Additionally, PHMC Medicare ACOs scored higher than average quality of care scores, the analysis stated. While the national quality performance scores were 91.5 percent, PHMC Medicare ACOs earned an average score of 93.8 percent.
In terms of specific quality measures, PHMC Medicare ACOs outperformed their peers on 19 out of 34 measures. For example, the ACOs scored higher than the national average by nine percent on percent of primary care physicians who successfully met Meaningful Use requirements and six percent on preventative care and screenings for influenza immunization.
PHMC Medicare ACO members attributed their cost and quality performance success on improving in the following five key areas:
• Care management improvement
• Post-acute care network optimization
• Robust population health IT utilization
• In-network utilization management
• Physician engagement
“Succeeding within these models is challenging, but these results show that a shared mission, effective collaborative execution model, peer-to-peer benchmarking and performance improvement along the way can help some make the transition faster, with higher-quality outcomes,” stated Melissa Gerdes, MD, Vice President and Chief Medical Officer of Outpatient Services and ACO Strategy at Methodist Health System, a PHMC Medicare ACO member.

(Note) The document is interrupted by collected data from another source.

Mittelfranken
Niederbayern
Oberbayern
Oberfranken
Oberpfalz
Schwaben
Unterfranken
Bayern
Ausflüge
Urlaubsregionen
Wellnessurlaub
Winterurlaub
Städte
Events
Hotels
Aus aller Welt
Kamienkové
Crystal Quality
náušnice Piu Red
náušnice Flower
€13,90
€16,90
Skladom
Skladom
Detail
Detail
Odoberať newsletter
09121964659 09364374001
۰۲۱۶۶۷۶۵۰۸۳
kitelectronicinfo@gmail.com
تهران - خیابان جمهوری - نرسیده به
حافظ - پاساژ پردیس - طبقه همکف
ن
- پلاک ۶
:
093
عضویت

In August, CMS announced that Medicare ACOs in both the MSSP and Pioneer ACO model saved over $466 million in 2015, with 125 ACOs qualifying for shared savings payments.

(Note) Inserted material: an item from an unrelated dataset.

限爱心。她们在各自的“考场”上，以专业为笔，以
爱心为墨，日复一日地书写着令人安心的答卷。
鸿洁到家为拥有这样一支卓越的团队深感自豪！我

The federal agency noted that Medicare ACOs significantly improved quality performance in 2015. For example, 31 percent of MSSP ACOs produced healthcare savings beyond their minimum savings rate in 2015 compared to just 28 percent in 2014 and 26 percent in 2013.
Medicare ACOs, including 392 MSSP and 12 Pioneer organizations, also produced more shared savings compared to previous years, CMS reported.
“Accountable Care Organization initiatives in Medicare continue to grow and achieve positive results in providing better care and health outcomes while spending taxpayer dollars more wisely,” said Patrick Conway, MD, CMS Principal Deputy Administrator and Chief Medical Officer. “CMS continues to work and partner with providers across the country to improve the way health care is delivered in the United States.”